TableOperationException: Error saving DataFrame to table {table-name}_SPRK: 'schema'. Inline. Schema mismatch on write. save_as_table() is writing data that doesn’t match the existing schema. Check the dataframe schema and align it with the destination table.
{"level": "ERROR", "run_id": "...", "message": "Error saving DataFrame to table {table-name}: Tables created in MSG database must have suffix '_SPRK'"}. Inline. Missing suffix _SPRK for writing table to data lake. save_as_table() is writing data to a table that requires _SPRK. Add _SPRK as suffix for writing to a custom table in the data lake.
{"level": "ERROR", "run_id": "...", "message": "Error saving DataFrame to table siva_test_0624_1: Tables created in LA database must have suffix '_SPRK_CL'"}. Inline. Missing suffix _SPRK_CL for writing table to analytics tier save_as_table() is writing data to a table that requires _SPRK_CL. Add _SPRK_CL as suffix for writing to custom table in analytics tier.
{"level": "ERROR", "run_id": "...", "message": "Error saving DataFrame to table EntraUsers: Tables created in MSG database must have suffix '_SPRK'"}. Inline.
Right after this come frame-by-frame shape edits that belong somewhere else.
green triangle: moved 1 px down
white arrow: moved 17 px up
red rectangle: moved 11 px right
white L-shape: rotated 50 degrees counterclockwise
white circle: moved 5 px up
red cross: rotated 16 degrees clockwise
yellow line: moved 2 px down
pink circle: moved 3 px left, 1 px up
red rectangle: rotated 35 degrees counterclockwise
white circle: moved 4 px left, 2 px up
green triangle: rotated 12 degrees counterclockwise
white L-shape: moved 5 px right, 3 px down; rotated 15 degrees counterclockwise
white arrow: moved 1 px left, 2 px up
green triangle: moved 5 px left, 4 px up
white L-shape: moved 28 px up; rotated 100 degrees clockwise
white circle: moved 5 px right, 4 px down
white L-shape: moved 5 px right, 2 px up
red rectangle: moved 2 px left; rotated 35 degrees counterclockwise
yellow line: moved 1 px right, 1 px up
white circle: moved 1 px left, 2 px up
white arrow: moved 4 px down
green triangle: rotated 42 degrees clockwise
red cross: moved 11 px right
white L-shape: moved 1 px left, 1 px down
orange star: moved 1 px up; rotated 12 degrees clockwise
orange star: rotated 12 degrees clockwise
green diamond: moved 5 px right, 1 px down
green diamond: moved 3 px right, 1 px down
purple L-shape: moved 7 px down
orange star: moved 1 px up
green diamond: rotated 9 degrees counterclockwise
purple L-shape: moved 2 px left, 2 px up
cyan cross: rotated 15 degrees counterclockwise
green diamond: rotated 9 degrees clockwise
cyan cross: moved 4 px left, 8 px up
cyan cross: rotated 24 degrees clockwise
Invalid write. Attempted to write to system table, this action isn't permitted. Specify a custom table to write to.
TypeError: DataProviderImpl.save_as_table() missing 1 required positional argument: 'table_name'. Inline. Invalid notebook. Incorrect arguments passed to a library method (for example, missing ‘mode’ in save_as_table). Validate parameter names and values. Refer to method documentation.

Jobs

Error message Display surface Message description Root cause Suggested action
Job Run status shows the Status as Failed. Inline. Job Run failure. The notebook is corrupted or contains unsupported syntax for scheduled execution. Open the Notebook Run Snapshot and validate that all cells run sequentially without manual input.